Swing trading stocks requires careful asset selection, as poor market selection can be a major weakness in your trading strategy. Use these suggestions to improve your market selection efforts.

1.  Utilise Chart Patterns

Maintain a close eye on stock charts and patterns. The better you understand the movement and pattern of a stock chart, the better you can predict price movement.

2.  Monitor Economic Situation

Keep an eye on the economic situation, which can help you determine a country's economic health as well as potential trading opportunities or risks in the future.

3.  Keep an Eye on Payday

Make a note of when the next payday is. Earnings calendars will assist you in incorporating unexpected price movements into your swing trading strategies.

4.  Be Cautious with Penny Stocks

Penny stocks are highly speculative investments, so trade with caution. Although the volatility of the penny stock markets provides high-growth trading opportunities, it also brings with it greater risks.

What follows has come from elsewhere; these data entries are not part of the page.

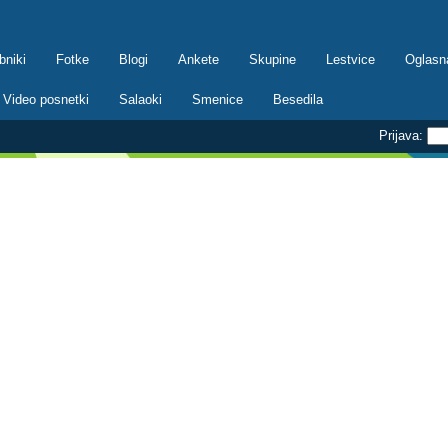
bniki
Fotke
Blogi
Ankete
Skupine
Lestvice
Oglasn
Video posnetki
Salaoki
Smenice
Besedila
Prijava: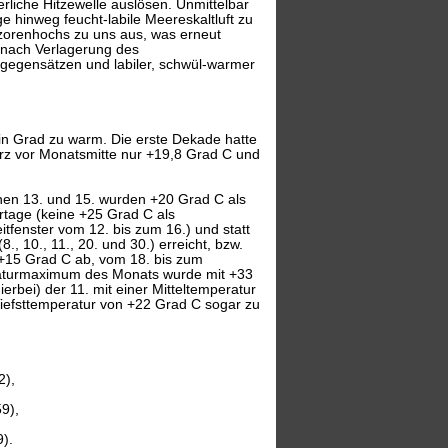
liche Hitzewelle auslösen. Unmittelbar
 hinweg feucht-labile Meereskaltluft zu
 Azorenhochs zu uns aus, was erneut
 nach Verlagerung des
gegensätzen und labiler, schwül-warmer
in Grad zu warm. Die erste Dekade hatte
kurz vor Monatsmitte nur +19,8 Grad C und
hen 13. und 15. wurden +20 Grad C als
rtage (keine +25 Grad C als
itfenster vom 12. bis zum 16.) und statt
 10., 11., 20. und 30.) erreicht, bzw.
 +15 Grad C ab, vom 18. bis zum
eraturmaximum des Monats wurde mit +33
rbei) der 11. mit einer Mitteltemperatur
Tiefsttemperatur von +22 Grad C sogar zu
2),
9),
).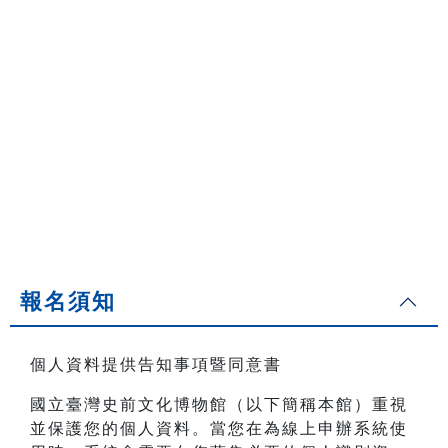
報名須知
個人資料提供告知事項暨同意書
國立臺灣史前文化博物館（以下簡稱本館）重視
並保護您的個人資料。當您在為線上申辦系統使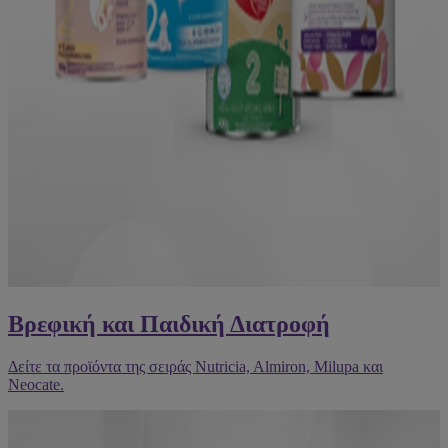
Βρεφική και Παιδική Διατροφή
Δείτε τα προϊόντα της σειράς Nutricia, Almiron, Milupa και
Neocate.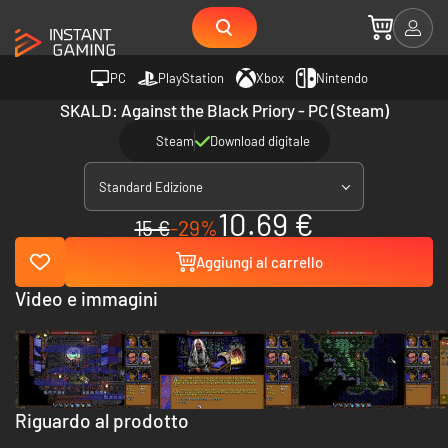
PC
PlayStation
Xbox
Nintendo
SKALD: Against the Black Priory - PC (Steam)
Steam
Download digitale
Standard Edizione
10.69 €
15 €
-29%
Aggiungi al carrello
Video e immagini
Riguardo al prodotto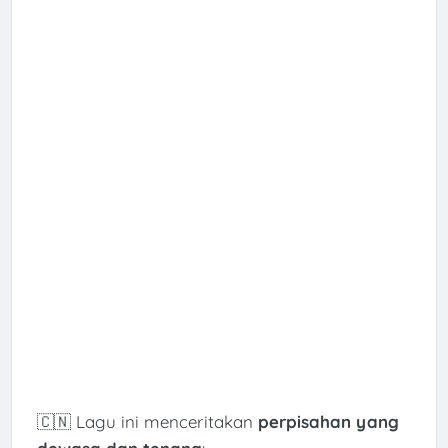
🇨🇳 Lagu ini menceritakan
perpisahan yang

Pros and Cons of Swing Trading


  • Larger target. Swing traders are not looking for small profits because they want to make one good trade and avoid the risk of overtrading.
  • More time is required. Many swing traders typically work for one to two hours per day or week.
  • There is no need to check the market frequently. Swing traders only check the market a few times per day, if at all.
  • Reduce your risk. When you open fewer positions, you expose yourself to less risk.


  • More time is wasted waiting for a profit. It may take days, weeks, or even months to reach the target and close position.
  • The risk of remaining. Cost, leave your position open overnight. Also, if you keep positions open overnight, your broker may charge you a fee.
  • Risks posed by current events. Natural disasters, economic and political events can all wipe out a large portion of your profits.
make money via swing trading stocks

It is hoped that you will learn a little about swing trading, the pros and cons, effective swing trading strategies, and why you should try to trade using this technique from this article. Remember that in trading, there will always be times when you make a profit and times when you lose. So, trade wisely  to ensure a profitable trading journey.


The best candidates have sufficient liquidity and steady price action. Meta (formerly Facebook), Apple, and Microsoft are suitable stocks for swing trading in certain market conditions.

The AskTraders Analyst Team features experts in technical and fundamental analysis, as well as traders specializing in stocks, forex, and cryptocurrency.